#### Materials provided:
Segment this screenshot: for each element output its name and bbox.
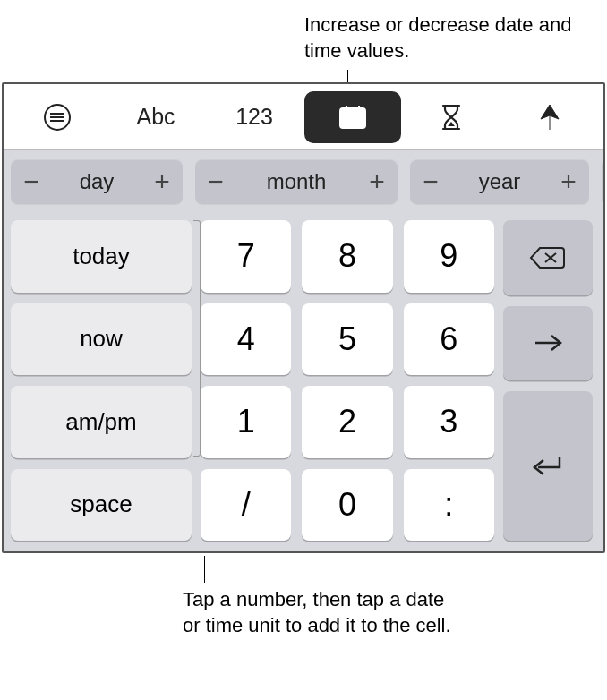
tab-duration-keyboard[interactable]	[403, 91, 500, 143]
key-5-label: 5	[338, 320, 356, 358]
svg-point-11	[358, 117, 360, 119]
svg-point-12	[345, 122, 346, 124]
key-6[interactable]: 6	[404, 303, 494, 376]
svg-point-15	[358, 122, 360, 124]
decrease-month-button[interactable]: −	[202, 168, 229, 195]
tab-date-time-keyboard[interactable]	[304, 91, 401, 143]
collapse-keyboard-button[interactable]	[9, 91, 106, 143]
increase-day-button[interactable]: +	[149, 168, 175, 195]
arrow-right-icon	[532, 332, 564, 354]
increase-year-button[interactable]: +	[555, 168, 582, 195]
svg-point-9	[349, 117, 351, 119]
callout-number-keys: Tap a number, then tap a date or time un…	[183, 587, 451, 638]
key-2-label: 2	[338, 403, 356, 440]
date-unit-steppers-row: − day + − month + − year +	[4, 150, 603, 213]
key-4[interactable]: 4	[201, 303, 291, 376]
return-icon	[531, 453, 565, 480]
key-ampm-label: am/pm	[65, 408, 136, 436]
key-return[interactable]	[503, 391, 593, 541]
key-1[interactable]: 1	[201, 386, 291, 458]
tab-formula-keyboard[interactable]	[501, 91, 598, 143]
callout-bracket	[193, 220, 201, 457]
key-8[interactable]: 8	[302, 220, 392, 293]
tab-text-label: Abc	[136, 104, 175, 130]
key-0[interactable]: 0	[302, 469, 392, 542]
key-9-label: 9	[440, 237, 457, 275]
key-next[interactable]	[503, 306, 593, 381]
callout-leader-bottom	[204, 556, 205, 583]
key-3-label: 3	[440, 403, 457, 440]
stepper-day: − day +	[11, 159, 183, 204]
stepper-year: − year +	[410, 159, 589, 204]
svg-point-14	[354, 122, 355, 124]
shortcut-keys-column: today now am/pm space	[11, 220, 192, 541]
stepper-month-label[interactable]: month	[236, 169, 356, 194]
key-now-label: now	[80, 325, 123, 353]
keyboard-mode-tabs: Abc 123	[4, 84, 603, 150]
action-keys-column	[503, 220, 593, 541]
key-colon-label: :	[444, 486, 453, 524]
callout-leader-top	[347, 70, 348, 82]
stepper-year-label[interactable]: year	[451, 169, 548, 194]
key-today[interactable]: today	[11, 220, 192, 293]
number-pad: 7 8 9 4 5 6 1 2 3 / 0 :	[201, 220, 494, 541]
stepper-month: − month +	[195, 159, 398, 204]
key-2[interactable]: 2	[302, 386, 392, 458]
key-0-label: 0	[338, 486, 356, 524]
key-9[interactable]: 9	[404, 220, 494, 293]
key-8-label: 8	[338, 237, 356, 275]
key-1-label: 1	[237, 403, 255, 440]
key-slash[interactable]: /	[201, 469, 291, 542]
date-time-keyboard: Abc 123	[2, 82, 605, 553]
key-7[interactable]: 7	[201, 220, 291, 293]
stepper-more[interactable]	[602, 159, 603, 204]
key-area: today now am/pm space 7 8 9 4 5 6 1 2 3 …	[4, 213, 603, 551]
tab-numeric-keyboard[interactable]: 123	[206, 91, 303, 143]
svg-rect-4	[340, 108, 365, 128]
stepper-day-label[interactable]: day	[52, 169, 141, 194]
key-3[interactable]: 3	[404, 386, 494, 458]
key-now[interactable]: now	[11, 303, 192, 376]
key-space[interactable]: space	[11, 469, 192, 542]
key-space-label: space	[70, 491, 132, 518]
key-7-label: 7	[237, 237, 255, 275]
decrease-day-button[interactable]: −	[18, 168, 45, 195]
callout-steppers: Increase or decrease date and time value…	[304, 13, 573, 64]
key-4-label: 4	[237, 320, 255, 358]
decrease-year-button[interactable]: −	[417, 168, 444, 195]
key-backspace[interactable]	[503, 220, 593, 295]
svg-point-10	[354, 117, 355, 119]
backspace-icon	[529, 245, 567, 270]
increase-month-button[interactable]: +	[363, 168, 390, 195]
key-today-label: today	[73, 243, 130, 270]
svg-point-13	[349, 122, 351, 124]
key-6-label: 6	[440, 320, 457, 358]
key-am-pm[interactable]: am/pm	[11, 386, 192, 458]
tab-num-label: 123	[235, 104, 273, 130]
key-slash-label: /	[242, 486, 251, 524]
key-colon[interactable]: :	[404, 469, 494, 542]
key-5[interactable]: 5	[302, 303, 392, 376]
tab-text-keyboard[interactable]: Abc	[107, 91, 204, 143]
svg-point-8	[345, 117, 346, 119]
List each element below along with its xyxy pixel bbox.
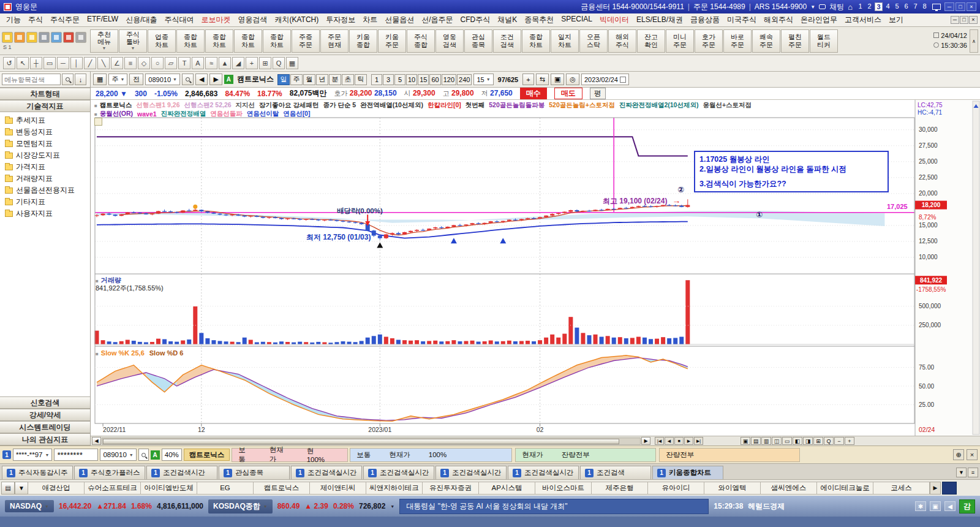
password-field[interactable] [54, 449, 98, 461]
window-control-button[interactable]: × [967, 2, 976, 11]
toolbar-button[interactable]: 종합차트 [176, 29, 205, 53]
indicator-label[interactable]: 진짜완전정배열2(10선제외) [619, 101, 699, 110]
toolbar-button[interactable]: 종합차트 [263, 29, 291, 53]
section-chart-type[interactable]: 차트형태 [0, 88, 90, 100]
quick-tool-icon[interactable] [63, 32, 74, 43]
period-button[interactable]: 틱 [355, 74, 367, 85]
screen-tab[interactable]: 1조건검색실시간 [363, 466, 434, 479]
scroll-right-button[interactable]: ▶ [641, 437, 650, 445]
indicator-label[interactable]: 웅월선+스토저점 [703, 101, 752, 110]
draw-tool-icon[interactable]: ▱ [165, 57, 177, 69]
order-option-label[interactable]: 현100% [307, 447, 348, 463]
mdi-control-button[interactable]: □ [960, 16, 968, 24]
draw-tool-icon[interactable]: ◢ [232, 57, 244, 69]
screen-number-button[interactable]: 7 [911, 2, 919, 11]
toolbar-button[interactable]: 종합차트 [234, 29, 262, 53]
indicator-label[interactable]: 첫번째 [466, 101, 485, 110]
next-stock-button[interactable]: ▶ [209, 74, 222, 85]
mdi-control-button[interactable]: ─ [951, 16, 959, 24]
screen-tab[interactable]: 1주식자동감시주 [2, 466, 73, 479]
order-option-label[interactable]: 보통 [238, 445, 270, 464]
order-option-label[interactable]: 잔량전부 [562, 450, 608, 460]
chart-layout-button[interactable]: ◨ [803, 437, 813, 445]
stochastic-pane-title[interactable]: Slow %K 25,6Slow %D 6 [96, 349, 183, 357]
menu-item[interactable]: 빅데이터 [596, 13, 633, 26]
draw-tool-icon[interactable]: ∠ [111, 57, 123, 69]
chart-layout-button[interactable]: ⊞ [813, 437, 823, 445]
screen-tab[interactable]: 1조건검색시간 [146, 466, 217, 479]
menu-item[interactable]: 캐치(KATCH) [271, 13, 322, 26]
toolbar-button[interactable]: 미니주문 [666, 29, 694, 53]
indicator-label[interactable]: 연음선돌파 [210, 110, 243, 118]
toolbar-button[interactable]: 관심종목 [464, 29, 492, 53]
chart-nav-button[interactable]: ▶| [694, 437, 703, 445]
indicator-label[interactable]: 선행스팬2 52,26 [184, 101, 232, 110]
indicator-category-item[interactable]: 모멘텀지표 [1, 138, 89, 150]
toolbar-collapse-button[interactable]: ∧ [970, 29, 978, 53]
indicator-category-item[interactable]: 추세지표 [1, 115, 89, 126]
minute-button[interactable]: 60 [429, 74, 440, 85]
draw-tool-icon[interactable]: T [178, 57, 190, 69]
order-option-label[interactable]: 현재가 [270, 445, 307, 464]
order-option-label[interactable]: 현재가 [389, 450, 429, 460]
toolbar-button[interactable]: 업종차트 [148, 29, 176, 53]
chat-icon[interactable] [819, 4, 826, 9]
indicator-label[interactable]: 진짜완전정배열 [161, 110, 206, 118]
screen-tab[interactable]: 1주식호가플러스 [74, 466, 145, 479]
stock-list-item[interactable]: AP시스템 [479, 482, 535, 495]
indicator-category-item[interactable]: 사용자지표 [1, 208, 89, 219]
stock-list-item[interactable]: 코세스 [873, 482, 930, 495]
window-control-button[interactable]: ─ [944, 2, 954, 11]
indicator-category-item[interactable]: 선물옵션전용지표 [1, 184, 89, 196]
menu-item[interactable]: 고객서비스 [841, 13, 885, 26]
monitor-icon[interactable] [932, 4, 941, 10]
section-technical-indicators[interactable]: 기술적지표 [0, 100, 90, 112]
quantity-pct-combo[interactable]: 40% [162, 449, 182, 461]
minute-button[interactable]: 1 [371, 74, 382, 85]
monitor-icon[interactable]: ▤ [1, 482, 15, 495]
chart-nav-button[interactable]: |◀ [655, 437, 664, 445]
indicator-label[interactable]: 한칼라인[0] [428, 101, 461, 110]
sidebar-section-button[interactable]: 강세/약세 [0, 409, 90, 421]
indicator-label[interactable]: 지지선 [236, 101, 255, 110]
draw-tool-icon[interactable]: ┼ [30, 57, 42, 69]
draw-tool-icon[interactable]: ╱ [84, 57, 96, 69]
stock-list-item[interactable]: 아이티엠반도체 [141, 482, 197, 495]
list-option-button[interactable] [942, 482, 957, 495]
indicator-label[interactable]: wave1 [137, 110, 157, 118]
more-stocks-button[interactable]: ▶ [930, 482, 941, 495]
draw-tool-icon[interactable]: ○ [151, 57, 164, 69]
chart-type-icon[interactable]: ▦ [93, 74, 107, 85]
indicator-label[interactable]: 520골든놀림돌파봉 [489, 101, 545, 110]
minute-button[interactable]: 10 [406, 74, 417, 85]
quick-tool-icon[interactable] [26, 32, 37, 43]
menu-item[interactable]: 선/옵주문 [418, 13, 456, 26]
screen-tab[interactable]: 1조건검색실시간 [291, 466, 362, 479]
prev-stock-button[interactable]: ◀ [195, 74, 208, 85]
draw-tool-icon[interactable]: ▦ [286, 57, 298, 69]
chart-layout-button[interactable]: ◧ [793, 437, 802, 445]
menu-item[interactable]: 투자정보 [322, 13, 359, 26]
chevron-down-icon[interactable]: ▼ [956, 468, 967, 477]
alert-icon[interactable]: ▣ [930, 501, 941, 511]
chart-layout-button[interactable]: ▭ [782, 437, 792, 445]
draw-tool-icon[interactable]: ≡ [124, 57, 137, 69]
sell-button[interactable]: 매도 [554, 88, 582, 99]
menu-item[interactable]: ETF/ELW [83, 13, 122, 26]
minute-select[interactable]: 15▼ [473, 74, 493, 85]
screen-number-button[interactable]: 2 [865, 2, 873, 11]
arrow-down-button[interactable]: ↓ [75, 74, 86, 85]
draw-tool-icon[interactable]: ↖ [17, 57, 29, 69]
market-select[interactable]: 주▼ [108, 74, 127, 85]
stock-list-item[interactable]: 애경산업 [28, 482, 85, 495]
chevron-down-icon[interactable]: ▼ [810, 4, 815, 10]
chart-note-icon[interactable] [94, 118, 102, 126]
menu-item[interactable]: CFD주식 [457, 13, 494, 26]
menu-item[interactable]: 로보마켓 [197, 13, 234, 26]
indicator-label[interactable]: 종가 단순 5 [323, 101, 356, 110]
account-combo[interactable]: ****-**97▼ [13, 449, 52, 461]
tab-list-icon[interactable]: ≡ [968, 468, 978, 477]
code-search-button[interactable] [182, 74, 194, 85]
stock-list-item[interactable]: 와이엠텍 [704, 482, 761, 495]
modify-order-segment[interactable]: 현재가잔량전부 [515, 448, 656, 462]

#### What this task involves:
Reproduce each line from the data that has "backspace" in it.

#### Exercise result:
key-backspace[interactable]	[503, 220, 593, 295]
backspace-icon	[529, 245, 567, 270]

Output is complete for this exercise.